Diameter bounds for $SL(2,\mathbb{Z})$-orbits of origamis in $\mathcal{H}(2)$ and the Prym loci in $\mathcal{H}(4)$ and $\mathcal{H}(6)$
Luke Jeffreys, Carlos Matheus
TL;DR
This work provides explicit diameter bounds for the SL(2,\mathbb{Z})-orbit graphs of primitive origamis in the minimal stratum \mathcal{H}(2) and extends the methodology to Prym loci in \mathcal{H}(4) and \mathcal{H}(6). Leveraging Hubert--Lelièvre's height-reduction framework and McMullen's butterfly-move theory, the authors derive a unified bound of \mathcal{O}(n^{2/3}\log n) in terms of orbit size, and further refine the analysis for Prym loci by translating the McMullen construction to Lanneau--Nguyen's Prym prototypes.

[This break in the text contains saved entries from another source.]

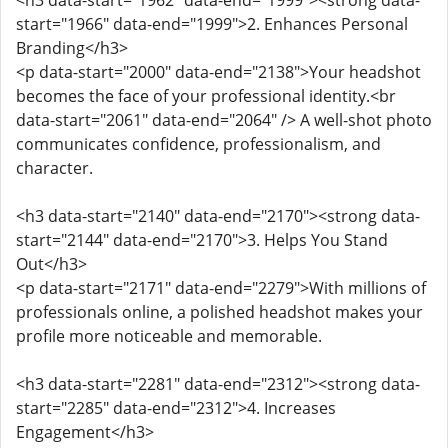
<h3 data-start="1962" data-end="1999"><strong data-
start="1966" data-end="1999">2. Enhances Personal
Branding</h3>
<p data-start="2000" data-end="2138">Your headshot
becomes the face of your professional identity.<br
data-start="2061" data-end="2064" /> A well-shot photo
communicates confidence, professionalism, and
character.
<h3 data-start="2140" data-end="2170"><strong data-
start="2144" data-end="2170">3. Helps You Stand
Out</h3>
<p data-start="2171" data-end="2279">With millions of
professionals online, a polished headshot makes your
profile more noticeable and memorable.
<h3 data-start="2281" data-end="2312"><strong data-
start="2285" data-end="2312">4. Increases
Engagement</h3>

The paper provides detailed case analyses (two- to one-cylinder reductions, a,b,c-saddle decompositions, and discriminant-dependent prototype connectivity) to establish the asymptotic diameter bounds \mathcal{O}(n^{2}\log n) in several settings, while also discussing potential improvements that could drive bounds toward optimal values under conjectural hypotheses. Overall, the results connect arithmetic invariants, degeneration techniques, and explicit combinatorial moves to quantify orbit-graph diameters across genus-two and Prym-extended strata with concrete implications for the geometry of arithmetic Teichmüller curves.
Abstract
Using algorithms implicit in the classification of $SL(2,\mathbb{Z})$-orbits of primitive origamis in the stratum $\mathcal{H}(2)$ due to Hubert-Lelièvre and McMullen, we give diameter bounds on the resulting orbit graphs. Since the machinery of McMullen from $\mathcal{H}(2)$ is generalised and reused in Lanneau and Nguyen's classification of the orbits of Prym eigenforms in $\mathcal{H}(4)$ and $\mathcal{H}(6),$ we are also able to obtain diameter bounds for the orbit graphs in this setting as well. In each stratum, we obtain diameter bounds of the form $O(N^{2/3}\log N)$, where $N$ is the size of the orbit graph.